Der Mann irrte. Nur wenige Stunden später bekamen die CDU-Abgeordneten gestern Morgen bereits den nächsten Donnerschlag des Parteifreundes präsentiert. In einem Beitrag für die Neue Zeitschrift für Strafrecht plädiert der Justizsenator für die Abschaffung des Jugendstrafrechts samt Jugendgerichtsbarkeit. Kuschs Tenor: Der „Erziehungsgedanke“ des Jugendstrafrechts sei verfehlt, statt „Schonung“ sei bei jugendlichen Straftätern eine „strikte Reaktion“ der Justiz vonnöten.

Da auch dieser Vorstoß – wie viele zuvor – mit der CDU-Fraktion nicht abgestimmt war, platzte auch den geduldigsten unter den Unionsabgeordneten gestern der Kragen. Selbst Fraktionschef Bernd Reinert, ansonsten eher ein Freund betulicher Statements, wurde ungewohnt deutlich: „Wie jedes andere Senatsmitglied muss sich auch Herr Dr. Kusch erst einmal in der Partei und in der CDU-Fraktion um eine Mehrheit bemühen“, wies er den 51-Jährigen gestern in die Schranken. Und setzte noch einen drauf: Mit „einer solch mangelhaften Vorbereitung“ könne der Senator mit Sicherheit „keine Mehrheiten gewinnen“.

Noch deutlicher wird Klaus-Peter Hesse, als Jugendpolitiker der Fraktion auch fachlich für den Bereich Jugendstrafrecht mitverantwortlich. Kuschs Vorstoß sei nicht nur „inhaltlich falsch“, der Senator habe sich auch „nicht an getroffene Absprachen gehalten“ und damit erneut bewiesen, „dass er die Zusammenarbeit mit der Fraktion nicht schätzt“. Zudem wirft Hesse dem Senator unverhohlen verzerrte Realitätswahrnehmung vor: Kusch könne „nicht mehr real einschätzen, was er mit seinen Vorstößen bewirkt“. Mit seinem neuerlichen Alleingang habe er sich „persönlich und politisch ins Abseits gestellt“.

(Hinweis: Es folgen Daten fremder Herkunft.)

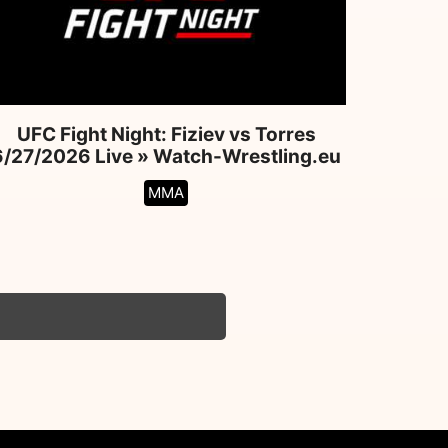
UFC Fight Night: Fiziev vs Torres
6/27/2026 Live » Watch-Wrestling.eu
MMA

Auch wenn kein CDU-Bürgerschaftler das Wort „Rücktritt“ in den Mund nimmt – Kusch wird mit dieser Bewertung seiner politischen „Fähigkeiten“ von der eigenen Fraktion zum Abschuss freigegeben. Selbst Hesse hat nur noch „ein letztes Fünkchen Hoffnung“, dass der Senator „ganz klar einräumt, dass sein Verhalten nicht akzeptabel war“. Doch selbst das würde nicht reichen, denn Hesse erwartet „eine Entschuldigung von Herrn Kusch“.

Da in der CDU niemand mehr glaubt, dass der Ex-Kommilitone des Senatschefs noch zur Räson kommt, wird der Ruf nach einem Machtwort Ole von Beusts laut. Hesse: „Ich erwarte, dass der Bürgermeister mit Kusch redet und eine Entscheidung trifft, die der Sache angemessen ist.“ Welche das sein müsse, daran hat die CDU-Fraktion gestern keinen Zweifel gelassen.

Kusch selbst sieht keinen Grund zum Rücktritt. Er vermute, dass da „in der Kommunikation etwas schief gelaufen“ sei. Aber man müsse unter Parteifreunden „auch mal einen Knatsch abkönnen“.